Sixteen new venues have been added to Manteca’s recreation repertoire by mid-2006. That means a lot for youth and adult sports enthusiasts who haven’t seen a major municipal recreation complex created in 20 years despite the city increasing its population by 55 percent.
It also may mean a lot for the pocketbook of Manteca workers and businesses as well as the cash-strapped city general fund coffers that cover the tab for everything from police and fire services to street repairs.
The Manteca Convention & Visitors Bureau has strengthened the Manteca Sports Commission’s ranks as it gears up to make bids for major amateur sporting events in the coming years.
An amateur sporting event — such as the two-day youth soccer tournament conducted last February — can easily infuse $300,000 into the Manteca economy through motel, food, gas, and entertainment expenditures by the out-of-town participants.
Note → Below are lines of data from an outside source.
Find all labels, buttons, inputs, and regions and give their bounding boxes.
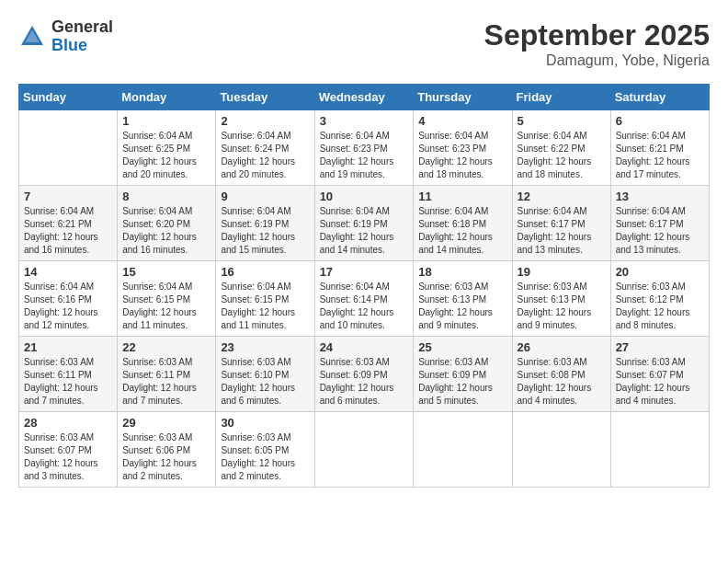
calendar-cell: 17 Sunrise: 6:04 AMSunset: 6:14 PMDaylig…	[314, 261, 414, 337]
day-info: Sunrise: 6:04 AMSunset: 6:22 PMDaylight:…	[518, 130, 606, 181]
calendar-cell: 12 Sunrise: 6:04 AMSunset: 6:17 PMDaylig…	[512, 186, 610, 261]
week-row-2: 7 Sunrise: 6:04 AMSunset: 6:21 PMDayligh…	[19, 186, 710, 261]
day-info: Sunrise: 6:04 AMSunset: 6:16 PMDaylight:…	[24, 281, 112, 332]
calendar-cell: 9 Sunrise: 6:04 AMSunset: 6:19 PMDayligh…	[216, 186, 314, 261]
day-number: 28	[24, 416, 112, 430]
calendar-cell	[512, 412, 610, 488]
col-header-wednesday: Wednesday	[314, 85, 414, 110]
col-header-sunday: Sunday	[19, 85, 118, 110]
calendar-cell: 30 Sunrise: 6:03 AMSunset: 6:05 PMDaylig…	[216, 412, 314, 488]
day-number: 11	[418, 190, 506, 203]
col-header-friday: Friday	[512, 85, 610, 110]
day-info: Sunrise: 6:04 AMSunset: 6:18 PMDaylight:…	[418, 205, 506, 257]
calendar-cell: 23 Sunrise: 6:03 AMSunset: 6:10 PMDaylig…	[216, 337, 314, 412]
week-row-1: 1 Sunrise: 6:04 AMSunset: 6:25 PMDayligh…	[19, 110, 710, 186]
day-info: Sunrise: 6:03 AMSunset: 6:09 PMDaylight:…	[418, 356, 506, 408]
week-row-5: 28 Sunrise: 6:03 AMSunset: 6:07 PMDaylig…	[19, 412, 710, 488]
calendar-cell: 15 Sunrise: 6:04 AMSunset: 6:15 PMDaylig…	[118, 261, 216, 337]
day-info: Sunrise: 6:04 AMSunset: 6:20 PMDaylight:…	[122, 205, 210, 257]
day-number: 6	[616, 114, 704, 128]
logo: General Blue	[18, 18, 113, 55]
day-info: Sunrise: 6:03 AMSunset: 6:07 PMDaylight:…	[616, 356, 704, 408]
day-info: Sunrise: 6:04 AMSunset: 6:25 PMDaylight:…	[122, 130, 210, 181]
day-number: 19	[518, 265, 606, 279]
day-info: Sunrise: 6:03 AMSunset: 6:10 PMDaylight:…	[221, 356, 309, 408]
day-info: Sunrise: 6:04 AMSunset: 6:15 PMDaylight:…	[221, 281, 309, 332]
calendar-cell: 11 Sunrise: 6:04 AMSunset: 6:18 PMDaylig…	[414, 186, 512, 261]
day-number: 21	[24, 340, 112, 354]
day-number: 18	[418, 265, 506, 279]
day-number: 7	[24, 190, 112, 203]
day-number: 13	[616, 190, 704, 203]
calendar-cell	[19, 110, 118, 186]
location: Damagum, Yobe, Nigeria	[484, 52, 710, 69]
day-info: Sunrise: 6:03 AMSunset: 6:09 PMDaylight:…	[320, 356, 409, 408]
col-header-monday: Monday	[118, 85, 216, 110]
day-number: 20	[616, 265, 704, 279]
calendar-cell	[610, 412, 709, 488]
month-year: September 2025	[484, 18, 710, 52]
calendar-cell: 13 Sunrise: 6:04 AMSunset: 6:17 PMDaylig…	[610, 186, 709, 261]
day-number: 26	[518, 340, 606, 354]
day-info: Sunrise: 6:03 AMSunset: 6:13 PMDaylight:…	[418, 281, 506, 332]
week-row-4: 21 Sunrise: 6:03 AMSunset: 6:11 PMDaylig…	[19, 337, 710, 412]
calendar-cell: 6 Sunrise: 6:04 AMSunset: 6:21 PMDayligh…	[610, 110, 709, 186]
calendar-cell: 3 Sunrise: 6:04 AMSunset: 6:23 PMDayligh…	[314, 110, 414, 186]
day-number: 23	[221, 340, 309, 354]
day-info: Sunrise: 6:03 AMSunset: 6:13 PMDaylight:…	[518, 281, 606, 332]
day-info: Sunrise: 6:04 AMSunset: 6:17 PMDaylight:…	[518, 205, 606, 257]
calendar-cell	[314, 412, 414, 488]
day-number: 2	[221, 114, 309, 128]
day-number: 14	[24, 265, 112, 279]
day-number: 30	[221, 416, 309, 430]
day-number: 8	[122, 190, 210, 203]
day-number: 3	[320, 114, 409, 128]
calendar-cell: 18 Sunrise: 6:03 AMSunset: 6:13 PMDaylig…	[414, 261, 512, 337]
calendar-cell: 22 Sunrise: 6:03 AMSunset: 6:11 PMDaylig…	[118, 337, 216, 412]
logo-icon	[18, 23, 46, 51]
calendar-cell: 16 Sunrise: 6:04 AMSunset: 6:15 PMDaylig…	[216, 261, 314, 337]
day-info: Sunrise: 6:04 AMSunset: 6:17 PMDaylight:…	[616, 205, 704, 257]
page-header: General Blue September 2025 Damagum, Yob…	[18, 18, 710, 69]
calendar-cell: 20 Sunrise: 6:03 AMSunset: 6:12 PMDaylig…	[610, 261, 709, 337]
col-header-tuesday: Tuesday	[216, 85, 314, 110]
day-number: 5	[518, 114, 606, 128]
day-number: 27	[616, 340, 704, 354]
logo-general: General	[51, 17, 113, 36]
calendar-cell: 29 Sunrise: 6:03 AMSunset: 6:06 PMDaylig…	[118, 412, 216, 488]
calendar-cell: 1 Sunrise: 6:04 AMSunset: 6:25 PMDayligh…	[118, 110, 216, 186]
title-block: September 2025 Damagum, Yobe, Nigeria	[484, 18, 710, 69]
calendar-cell: 19 Sunrise: 6:03 AMSunset: 6:13 PMDaylig…	[512, 261, 610, 337]
calendar-cell: 25 Sunrise: 6:03 AMSunset: 6:09 PMDaylig…	[414, 337, 512, 412]
calendar-cell: 2 Sunrise: 6:04 AMSunset: 6:24 PMDayligh…	[216, 110, 314, 186]
calendar-cell: 10 Sunrise: 6:04 AMSunset: 6:19 PMDaylig…	[314, 186, 414, 261]
day-number: 1	[122, 114, 210, 128]
day-number: 15	[122, 265, 210, 279]
calendar-cell: 5 Sunrise: 6:04 AMSunset: 6:22 PMDayligh…	[512, 110, 610, 186]
calendar-cell: 4 Sunrise: 6:04 AMSunset: 6:23 PMDayligh…	[414, 110, 512, 186]
week-row-3: 14 Sunrise: 6:04 AMSunset: 6:16 PMDaylig…	[19, 261, 710, 337]
calendar-cell: 27 Sunrise: 6:03 AMSunset: 6:07 PMDaylig…	[610, 337, 709, 412]
day-number: 4	[418, 114, 506, 128]
day-info: Sunrise: 6:03 AMSunset: 6:12 PMDaylight:…	[616, 281, 704, 332]
day-info: Sunrise: 6:04 AMSunset: 6:15 PMDaylight:…	[122, 281, 210, 332]
day-number: 10	[320, 190, 409, 203]
day-number: 25	[418, 340, 506, 354]
day-info: Sunrise: 6:04 AMSunset: 6:24 PMDaylight:…	[221, 130, 309, 181]
col-header-thursday: Thursday	[414, 85, 512, 110]
calendar-cell: 24 Sunrise: 6:03 AMSunset: 6:09 PMDaylig…	[314, 337, 414, 412]
day-info: Sunrise: 6:03 AMSunset: 6:05 PMDaylight:…	[221, 431, 309, 483]
day-info: Sunrise: 6:04 AMSunset: 6:23 PMDaylight:…	[418, 130, 506, 181]
day-number: 12	[518, 190, 606, 203]
day-number: 24	[320, 340, 409, 354]
calendar-cell: 21 Sunrise: 6:03 AMSunset: 6:11 PMDaylig…	[19, 337, 118, 412]
day-number: 17	[320, 265, 409, 279]
day-info: Sunrise: 6:03 AMSunset: 6:07 PMDaylight:…	[24, 431, 112, 483]
day-number: 16	[221, 265, 309, 279]
calendar-cell: 7 Sunrise: 6:04 AMSunset: 6:21 PMDayligh…	[19, 186, 118, 261]
day-info: Sunrise: 6:04 AMSunset: 6:21 PMDaylight:…	[24, 205, 112, 257]
day-info: Sunrise: 6:03 AMSunset: 6:06 PMDaylight:…	[122, 431, 210, 483]
calendar-table: SundayMondayTuesdayWednesdayThursdayFrid…	[18, 84, 710, 488]
day-info: Sunrise: 6:04 AMSunset: 6:14 PMDaylight:…	[320, 281, 409, 332]
day-info: Sunrise: 6:03 AMSunset: 6:08 PMDaylight:…	[518, 356, 606, 408]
Two major additions to the city park system — Woodward Park with eight regulation soccer fields (including two fields being lighted this year) and the Big League Dreams sports complex with six softball fields, an indoor sports pavilion, two soccer fields, and an outdoor arena soccer field — will give Manteca the ability to aggressively go after bigger youth and amateur regional tournaments that tend to draw hundreds, and sometimes thousands, of weekend participants, parents, and fans.
The city is also reviewing plans for a major bicycle BMX facility that AKF Development will help put in place as part of its Spreckels Park development agreement in the 10-acre storm retention basin storm retention at Moffat Boulevard and Spreckels Avenue.